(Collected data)
• • •

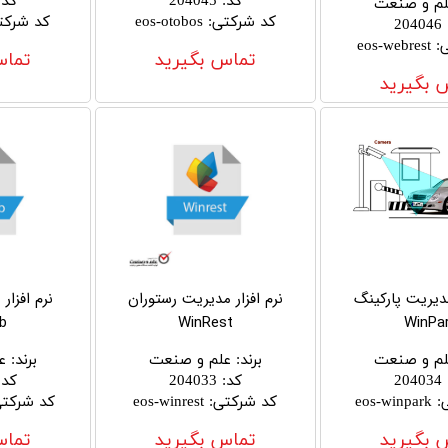
کد
:
204045
کد
:
لم و صنعت
کد شرکتی
:
eos-otobos
کد شرکت
204046
ی
:
eos-webrest
تماس بگیرید
تماس
 بگیرید
مدیریت پارکینگ
نرم افزار مدیریت رستوران
نرم افزار
b
WinRest
WinPa
لم و صنعت
برند
:
علم و صنعت
برند
:
ع
204034
کد
:
204033
کد
:
:
eos-winpark
کد شرکتی
:
eos-winrest
کد شرکت
 بگیرید
تماس بگیرید
تماس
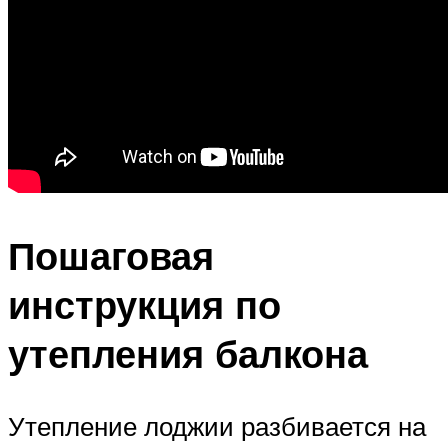
Пошаговая
инструкция по
утепления балкона
Утепление лоджии разбивается на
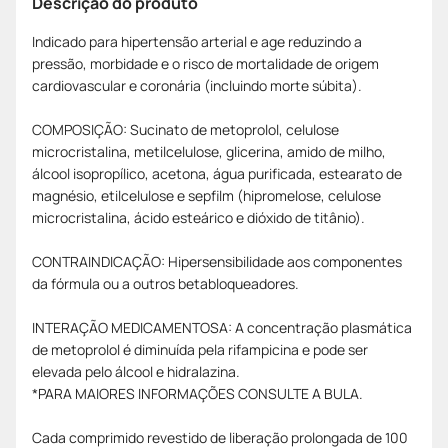
Descrição do produto
Indicado para hipertensão arterial e age reduzindo a
pressão, morbidade e o risco de mortalidade de origem
cardiovascular e coronária (incluindo morte súbita).
COMPOSIÇÃO: Sucinato de metoprolol, celulose
microcristalina, metilcelulose, glicerina, amido de milho,
álcool isopropílico, acetona, água purificada, estearato de
magnésio, etilcelulose e sepfilm (hipromelose, celulose
microcristalina, ácido esteárico e dióxido de titânio).
CONTRAINDICAÇÃO: Hipersensibilidade aos componentes
da fórmula ou a outros betabloqueadores.
INTERAÇÃO MEDICAMENTOSA: A concentração plasmática
de metoprolol é diminuída pela rifampicina e pode ser
elevada pelo álcool e hidralazina.
*PARA MAIORES INFORMAÇÕES CONSULTE A BULA.
Cada comprimido revestido de liberação prolongada de 100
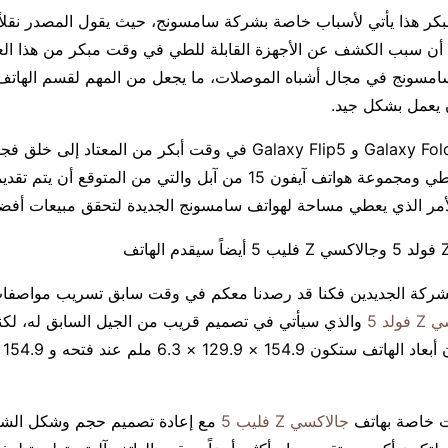
مبكر هذا يأتي لأسباب خاصة بشركة سامسونج، حيث يقول المصدر نقلا
أن سبب الكشف عن الأجهزة القابلة للطي في وقت مبكر من هذا العام
امسونج في مجال أشباه الموصلات، ما يجعل من المهم لقسم الهات
 يعمل بشكل جيد.
سيؤدي إطلاق Galaxy Fold5 و Galaxy Flip5 في وقت أبكر من المعتاد إل
الأجهزة القابلة للطي ومجموعة هواتف آيفون 15 من آبل والتي من المتوقع 
الأمر الذي يعطي مساحة لهواتف سامسونج الجديدة لتحقق مبيعات أفض
الشركة الجديدين فكنا قد رصدنا معكم في وقت سابق تسريب مواصف
لد 5
والذي سيأتي في تصميم قريب من الجيل السابق له، لك
بات خاصة بهاتف
جالاكسي Z فليب 5
مع إعادة تصميم حجم وشكل الشا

• • •

Task instructions:
Reproduce each entry word for word and cut the images.

Result of the exercise:
کد
:
204045
کد
:
لم و صنعت
کد شرکتی
:
eos-otobos
کد شرکت
204046
ی
:
eos-webrest
تماس بگیرید
تماس
 بگیرید
مدیریت پارکینگ
نرم افزار مدیریت رستوران
نرم افزار
b
WinRest
WinPa
لم و صنعت
برند
:
علم و صنعت
برند
:
ع
204034
کد
:
204033
کد
:
:
eos-winpark
کد شرکتی
:
eos-winrest
کد شرکت
 بگیرید
تماس بگیرید
تماس
Пошаговая
инструкция по
утепления балкона
Утепление лоджии разбивается на
Descrição do produto
Indicado para hipertensão arterial e age reduzindo a
pressão, morbidade e o risco de mortalidade de origem
cardiovascular e coronária (incluindo morte súbita).
COMPOSIÇÃO: Sucinato de metoprolol, celulose
microcristalina, metilcelulose, glicerina, amido de milho,
álcool isopropílico, acetona, água purificada, estearato de
magnésio, etilcelulose e sepfilm (hipromelose, celulose
microcristalina, ácido esteárico e dióxido de titânio).
CONTRAINDICAÇÃO: Hipersensibilidade aos componentes
da fórmula ou a outros betabloqueadores.
INTERAÇÃO MEDICAMENTOSA: A concentração plasmática
de metoprolol é diminuída pela rifampicina e pode ser
elevada pelo álcool e hidralazina.
*PARA MAIORES INFORMAÇÕES CONSULTE A BULA.
Cada comprimido revestido de liberação prolongada de 100
مبكر هذا يأتي لأسباب خاصة بشركة سامسونج، حيث يقول المصدر نقلا
أن سبب الكشف عن الأجهزة القابلة للطي في وقت مبكر من هذا العام
امسونج في مجال أشباه الموصلات، ما يجعل من المهم لقسم الهات
 يعمل بشكل جيد.
سيؤدي إطلاق Galaxy Fold5 و Galaxy Flip5 في وقت أبكر من المعتاد إل
الأجهزة القابلة للطي ومجموعة هواتف آيفون 15 من آبل والتي من المتوقع 
الأمر الذي يعطي مساحة لهواتف سامسونج الجديدة لتحقق مبيعات أفض
الشركة الجديدين فكنا قد رصدنا معكم في وقت سابق تسريب مواصف
لد 5
والذي سيأتي في تصميم قريب من الجيل السابق له، لك
بات خاصة بهاتف
جالاكسي Z فليب 5
مع إعادة تصميم حجم وشكل الشا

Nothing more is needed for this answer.